En 2002, les États-Unis ont soutenu une tentative de coup d’État avortée visant à renverser le président vénézuélien Hugo Chávez, qui a été rétabli au pouvoir par un soulèvement populaire spontané. Cet événement s’inscrivait dans un précédent vieux d’un siècle, comme le rappelle la sociologue vénézuélienne-canadienne María Paez Victor :
En 1902, des canonnières anglaises et allemandes attaquèrent le Venezuela et leurs fusiliers marins envahirent le pays. Les Européens exigeaient le remboursement de prêts exorbitants que leurs banques avaient imposés au Venezuela. Le président, Cypriano Castro, était sans ressources et disposait de forces armées quasi inexistantes.
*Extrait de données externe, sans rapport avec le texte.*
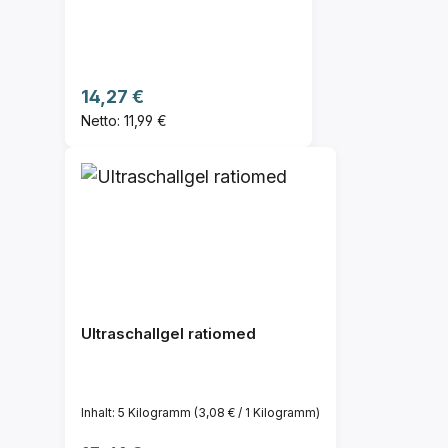
Regulärer Preis:
14,27 €
Netto: 11,99 €
Ultraschallgel ratiomed
Inhalt:
5 Kilogramm
(3,08 € / 1 Kilogramm)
Mais il s’adressa directement au peuple par une proclamation devenue un symbole historique de l’amour des Vénézuéliens pour leur patrie.
« Sa première phrase est un appel à défendre la terre contre les envahisseurs : « Vénézuéliens, le pied insolent de l’Étranger a profané la terre sacrée de notre Patrie. »
« Les gens accouraient avec toutes les armes qu’ils pouvaient trouver. Même notre médecin, José Gregorio Hernández, récemment canonisé et véritable homme de paix, s’est précipité pour secourir les blessés. Les fusiliers marins étrangers ont été mis en déroute ; ils ne s’attendaient pas à une résistance aussi ferme et inébranlable. Ils pensaient que ce serait une formalité ; ils se trompaient lourdement. »
Washington se trouve aujourd’hui à la croisée des chemins, une situation qu’il a lui-même créée. Après avoir échoué à écraser le Venezuela par des sanctions, des coups d’État, l’isolement diplomatique, l’étranglement économique et la guerre psychologique, il envisage désormais des mesures qui violent la zone de paix proclamée par les 33 États membres de la Communauté des États d’Amérique latine et des Caraïbes (CELAC).
La tentative américaine d’imposer une zone d’exclusion aérienne révèle une soif de domination impériale et désespérée. La Révolution bolivarienne, après plus de 25 ans de siège, demeure ancrée dans la même détermination collective qui repoussa jadis les canonnières étrangères et fit échouer le coup d’État de 2002. Si Washington persiste dans son attitude conflictuelle, il ne se heurtera pas à une colonie docile, mais à une nation prête à défendre son espace aérien, ses institutions et sa souveraineté, soutenue par une véritable communauté internationale.
Pendant ce temps, CNN fait état d’une « désapprobation massive » de la politique de Trump à l’égard du Venezuela, et l’aéroport Simón Bolívar fonctionne normalement.
Roger Harris siège au conseil d’administration de la Task Force on the Americas, une organisation de défense des droits de l’homme anti-impérialiste fondée il y a 32 ans.